Exercise:
Given the records below, would you repeat exactly the lines that begin at the one containing "義理の弟・義理の妹の呼び方" and end at the one containing "communication. Great tool!", inclusive?
** Opening Dataset excerpts block **
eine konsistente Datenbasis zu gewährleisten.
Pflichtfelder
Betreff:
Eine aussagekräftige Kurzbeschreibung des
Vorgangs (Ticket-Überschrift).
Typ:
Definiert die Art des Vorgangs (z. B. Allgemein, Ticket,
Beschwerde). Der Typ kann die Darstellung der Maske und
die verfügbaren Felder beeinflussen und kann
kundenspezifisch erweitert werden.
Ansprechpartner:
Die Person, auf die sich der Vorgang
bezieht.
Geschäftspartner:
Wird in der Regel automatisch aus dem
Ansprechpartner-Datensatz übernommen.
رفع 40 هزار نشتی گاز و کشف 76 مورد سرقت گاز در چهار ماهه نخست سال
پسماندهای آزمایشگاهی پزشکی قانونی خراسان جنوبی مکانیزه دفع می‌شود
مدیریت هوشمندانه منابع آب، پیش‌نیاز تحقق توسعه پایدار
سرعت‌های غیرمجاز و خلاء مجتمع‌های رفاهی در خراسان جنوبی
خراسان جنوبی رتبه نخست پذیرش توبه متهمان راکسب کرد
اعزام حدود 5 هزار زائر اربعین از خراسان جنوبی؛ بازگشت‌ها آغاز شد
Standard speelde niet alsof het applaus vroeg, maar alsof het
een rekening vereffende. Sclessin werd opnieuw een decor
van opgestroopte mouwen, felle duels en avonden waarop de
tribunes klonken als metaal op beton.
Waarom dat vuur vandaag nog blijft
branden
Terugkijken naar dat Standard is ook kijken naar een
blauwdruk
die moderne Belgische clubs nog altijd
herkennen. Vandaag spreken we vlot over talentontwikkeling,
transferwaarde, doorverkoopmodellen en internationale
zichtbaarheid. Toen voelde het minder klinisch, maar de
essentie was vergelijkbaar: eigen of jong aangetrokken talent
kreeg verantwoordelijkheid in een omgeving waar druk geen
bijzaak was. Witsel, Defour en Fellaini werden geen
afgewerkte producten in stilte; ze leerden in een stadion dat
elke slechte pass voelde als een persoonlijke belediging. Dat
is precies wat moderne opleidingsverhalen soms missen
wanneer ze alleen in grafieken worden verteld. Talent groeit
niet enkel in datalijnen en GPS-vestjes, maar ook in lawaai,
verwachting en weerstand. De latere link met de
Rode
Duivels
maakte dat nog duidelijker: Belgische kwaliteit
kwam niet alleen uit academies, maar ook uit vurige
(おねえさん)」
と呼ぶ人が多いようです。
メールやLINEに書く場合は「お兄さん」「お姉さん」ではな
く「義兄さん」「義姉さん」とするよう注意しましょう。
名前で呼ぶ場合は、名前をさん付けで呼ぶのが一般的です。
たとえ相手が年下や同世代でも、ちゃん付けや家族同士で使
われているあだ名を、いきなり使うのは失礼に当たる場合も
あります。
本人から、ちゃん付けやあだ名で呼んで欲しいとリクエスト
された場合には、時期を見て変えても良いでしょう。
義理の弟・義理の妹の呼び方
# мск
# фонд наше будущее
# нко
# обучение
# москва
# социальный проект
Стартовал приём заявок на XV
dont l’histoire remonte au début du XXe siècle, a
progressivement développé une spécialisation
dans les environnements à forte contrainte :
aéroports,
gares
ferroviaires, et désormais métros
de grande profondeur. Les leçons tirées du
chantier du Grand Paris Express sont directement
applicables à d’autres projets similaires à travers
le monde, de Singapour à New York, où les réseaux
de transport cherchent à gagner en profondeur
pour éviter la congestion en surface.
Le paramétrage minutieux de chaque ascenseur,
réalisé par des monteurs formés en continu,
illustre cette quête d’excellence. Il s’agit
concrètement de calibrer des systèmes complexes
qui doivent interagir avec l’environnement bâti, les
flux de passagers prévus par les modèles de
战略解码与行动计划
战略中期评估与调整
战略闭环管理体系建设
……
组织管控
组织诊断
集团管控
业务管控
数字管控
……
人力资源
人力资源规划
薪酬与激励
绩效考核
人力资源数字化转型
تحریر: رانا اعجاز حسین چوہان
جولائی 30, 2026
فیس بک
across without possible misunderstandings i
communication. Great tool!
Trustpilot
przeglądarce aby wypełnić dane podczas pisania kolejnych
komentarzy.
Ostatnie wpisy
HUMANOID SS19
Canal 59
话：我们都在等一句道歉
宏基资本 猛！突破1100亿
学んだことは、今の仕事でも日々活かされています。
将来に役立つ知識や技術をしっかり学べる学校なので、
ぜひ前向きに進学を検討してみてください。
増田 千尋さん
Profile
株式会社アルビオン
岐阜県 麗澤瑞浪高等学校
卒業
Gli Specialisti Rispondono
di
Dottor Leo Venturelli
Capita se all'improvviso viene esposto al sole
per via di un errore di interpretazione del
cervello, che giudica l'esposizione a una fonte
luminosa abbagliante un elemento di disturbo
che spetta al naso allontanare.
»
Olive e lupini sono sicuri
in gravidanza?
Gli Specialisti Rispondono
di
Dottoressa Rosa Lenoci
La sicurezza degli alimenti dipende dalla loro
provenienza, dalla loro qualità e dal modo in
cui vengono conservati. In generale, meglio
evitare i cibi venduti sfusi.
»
** Closing Dataset excerpts block **
Answer space:
義理の弟・義理の妹の呼び方
# мск
# фонд наше будущее
# нко
# обучение
# москва
# социальный проект
Стартовал приём заявок на XV
dont l’histoire remonte au début du XXe siècle, a
progressivement développé une spécialisation
dans les environnements à forte contrainte :
aéroports,
gares
ferroviaires, et désormais métros
de grande profondeur. Les leçons tirées du
chantier du Grand Paris Express sont directement
applicables à d’autres projets similaires à travers
le monde, de Singapour à New York, où les réseaux
de transport cherchent à gagner en profondeur
pour éviter la congestion en surface.
Le paramétrage minutieux de chaque ascenseur,
réalisé par des monteurs formés en continu,
illustre cette quête d’excellence. Il s’agit
concrètement de calibrer des systèmes complexes
qui doivent interagir avec l’environnement bâti, les
flux de passagers prévus par les modèles de
战略解码与行动计划
战略中期评估与调整
战略闭环管理体系建设
……
组织管控
组织诊断
集团管控
业务管控
数字管控
……
人力资源
人力资源规划
薪酬与激励
绩效考核
人力资源数字化转型
تحریر: رانا اعجاز حسین چوہان
جولائی 30, 2026
فیس بک
across without possible misunderstandings i
communication. Great tool!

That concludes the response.